Data Science and Informatics in Biology

BIOL 480 (ugrad) 510 (genomics diploma) 630 (graduate) 2020




The Fall 2020 version of the course taught by Prof MT Hallett at the Dept of Biology of Concordia.

More about the goals of the course can be found in overview. We have optimized the course for the Fall 2020 term on-line.

The syllabus is broadly divided into 3 modules. The first module will provide you with the concepts, skills and tools necessary to conduct data science with biological data . For this we will use the R langauge. Data science is the process of getting your data into a computer in an appropriate way and the applicaiton of descriptive statistics, visualization and statistical tests to explore your data. The second module is bioinformatics. Here we talk about resources, databases and tools for molecular data. The third covers computational biology. This is the development of new techniques, typically expressed as computer programs, to explore data. There is a strong focus on machine learning, particularly the basics of deep learning .

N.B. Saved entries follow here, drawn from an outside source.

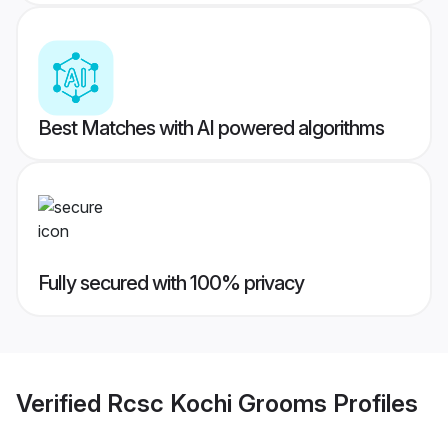
Best Matches with AI powered algorithms
Fully secured with 100% privacy
Verified
Rcsc Kochi Grooms
Profiles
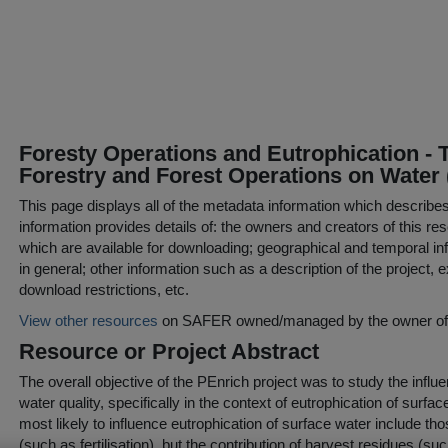
Foresty Operations and Eutrophication - T
Forestry and Forest Operations on Water 
This page displays all of the metadata information which describe
information provides details of: the owners and creators of this res
which are available for downloading; geographical and temporal inf
in general; other information such as a description of the project,
download restrictions, etc.
View other resources
on SAFER owned/managed by the owner of t
Resource or Project Abstract
The overall objective of the PEnrich project was to study the influ
water quality, specifically in the context of eutrophication of surfa
most likely to influence eutrophication of surface water include thos
(such as fertilisation), but the contribution of harvest residues (su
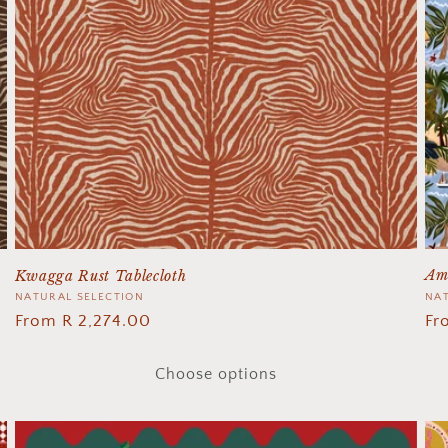
Am
Kwagga Rust Tablecloth
Ve
NAT
Vendor:
NATURAL SELECTION
Re
Fr
Regular
From R 2,274.00
pr
price
Choose options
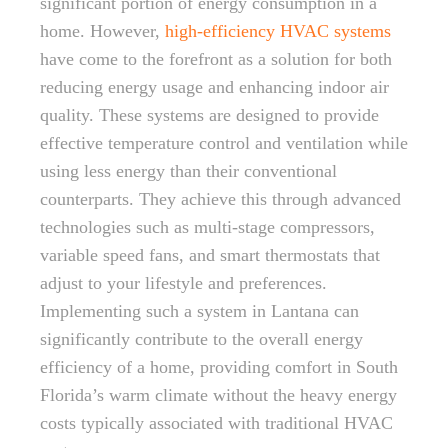
significant portion of energy consumption in a
home. However,
high-efficiency HVAC systems
have come to the forefront as a solution for both
reducing energy usage and enhancing indoor air
quality. These systems are designed to provide
effective temperature control and ventilation while
using less energy than their conventional
counterparts. They achieve this through advanced
technologies such as multi-stage compressors,
variable speed fans, and smart thermostats that
adjust to your lifestyle and preferences.
Implementing such a system in Lantana can
significantly contribute to the overall energy
efficiency of a home, providing comfort in South
Florida’s warm climate without the heavy energy
costs typically associated with traditional HVAC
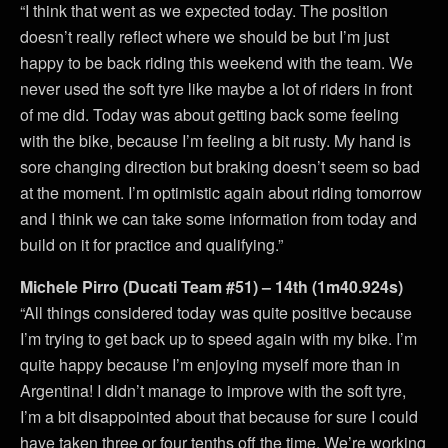
“I think that went as we expected today. The position
doesn’t really reflect where we should be but I’m just
happy to be back riding this weekend with the team. We
never used the soft tyre like maybe a lot of riders in front
of me did. Today was about getting back some feeling
with the bike, because I’m feeling a bit rusty. My hand is
sore changing direction but braking doesn’t seem so bad
at the moment. I’m optimistic again about riding tomorrow
and I think we can take some information from today and
build on it for practice and qualifying.”
Michele Pirro (Ducati Team #51) – 14th (1m40.924s)
“All things considered today was quite positive because
I’m trying to get back up to speed again with my bike. I’m
quite happy because I’m enjoying myself more than in
Argentina! I didn’t manage to improve with the soft tyre,
I’m a bit disappointed about that because for sure I could
have taken three or four tenths off the time. We’re working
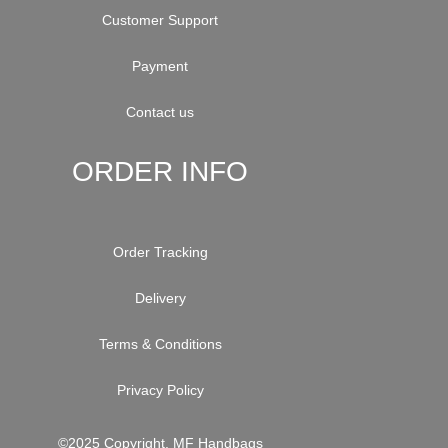
Customer Support
Payment
Contact us
ORDER INFO
Order Tracking
Delivery
Terms & Conditions
Privacy Policy
©2025 Copyright. MF Handbags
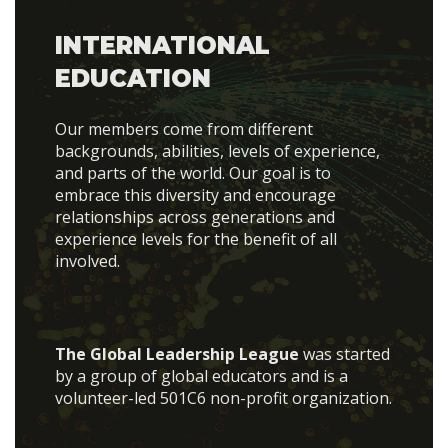
INTERNATIONAL
EDUCATION
Our members come from different
backgrounds, abilities, levels of experience,
and parts of the world. Our goal is to
embrace this diversity and encourage
relationships across generations and
experience levels for the benefit of all
involved.
The Global Leadership League
was started
by a group of global educators and is a
volunteer-led 501C6 non-profit organization.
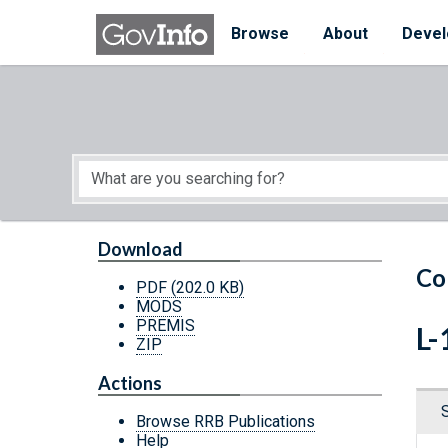
Skip to main content
Start of main content
Browse
About
Devel
Download
Co
PDF
(202.0 KB)
MODS
PREMIS
L-
ZIP
Actions
Browse RRB Publications
Help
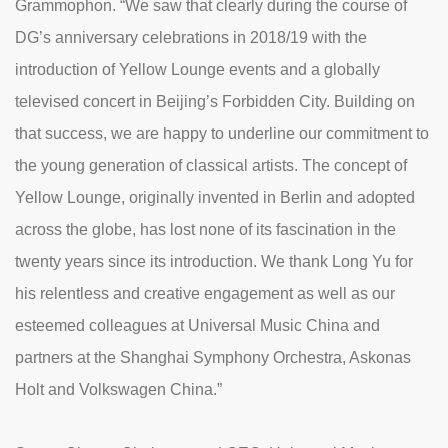
Grammophon. “We saw that clearly during the course of
DG’s anniversary celebrations in 2018/19 with the
introduction of Yellow Lounge events and a globally
televised concert in Beijing’s Forbidden City. Building on
that success, we are happy to underline our commitment to
the young generation of classical artists. The concept of
Yellow Lounge, originally invented in Berlin and adopted
across the globe, has lost none of its fascination in the
twenty years since its introduction. We thank Long Yu for
his relentless and creative engagement as well as our
esteemed colleagues at Universal Music China and
partners at the Shanghai Symphony Orchestra, Askonas
Holt and Volkswagen China.”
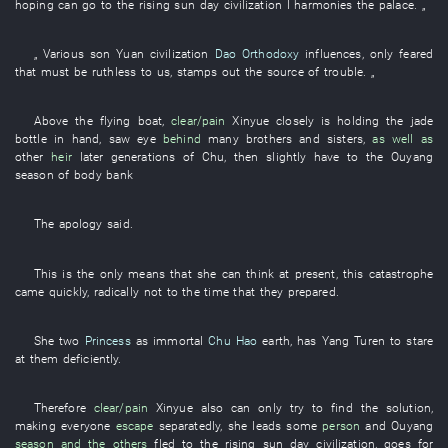
hoping
can
go to
the
rising sun
day
civilization
I
harmonies
the
palace
. „
„
Various
son
Yuan
civilization
Dao Orthodoxy
influences
,
only
feared
that
must
be ruthless
to
us
,
stamps out the source of trouble
. „
Above
the
flying
boat
,
clear/pain
Xinyue
closely
is holding
the
jade
bottle
in
hand
,
saw
eye
behind
many
brothers and sisters
,
as well as
other
heir
later generations
of
Chu
,
then
slightly
have
to
the
Ouyang
season
of
body
bank
The
apology
said
.
This
is
the
only
means
that
she
can
think
at
present
,
this
catastrophe
came
quickly
,
radically
not
to
the
time
that
they
prepared
.
She
two
Princess
as
immortal
Chu Hao
earth
,
has
Yang
Turen
to stare
at
them
deficiently
.
Therefore
clear/pain
Xinyue
also
can only
try to find
the
solution
,
making
everyone
escape
separatedly
,
she
leads
some
person
and
Ouyang
season
and the others
fled to
the
rising sun
day
civilization
,
goes for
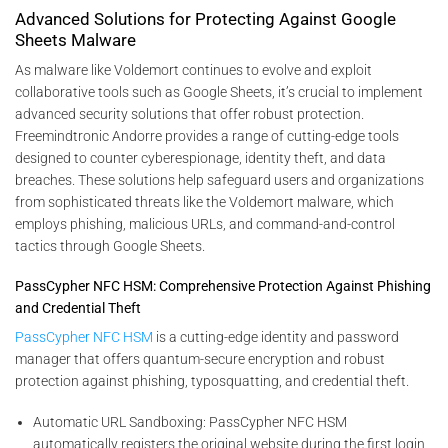
Advanced Solutions for Protecting Against Google
Sheets Malware
As malware like Voldemort continues to evolve and exploit
collaborative tools such as Google Sheets, it’s crucial to implement
advanced security solutions that offer robust protection.
Freemindtronic Andorre provides a range of cutting-edge tools
designed to counter cyberespionage, identity theft, and data
breaches. These solutions help safeguard users and organizations
from sophisticated threats like the Voldemort malware, which
employs phishing, malicious URLs, and command-and-control
tactics through Google Sheets.
PassCypher NFC HSM: Comprehensive Protection Against Phishing
and Credential Theft
PassCypher NFC HSM
is a cutting-edge identity and password
manager that offers quantum-secure encryption and robust
protection against phishing, typosquatting, and credential theft.
Automatic URL Sandboxing: PassCypher NFC HSM
automatically registers the original website during the first login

Lectures consist of a pre-recorded set of short videos with my voice over. Between videos, there are small exercises to help you understand the material. In class times, I will be there to work through the material with you. Quizes (4 at 5% each) will be in class and 10 minutes each. The midterm (20%) will be a one hour take-home exam. The final (20%) will be 2 hour take home. Here is the evaluation criteria.

For graduate students, the course has a small project, equivlent to a typical assignment, where they can explore bioinformatics in more depth in their area of life science interest.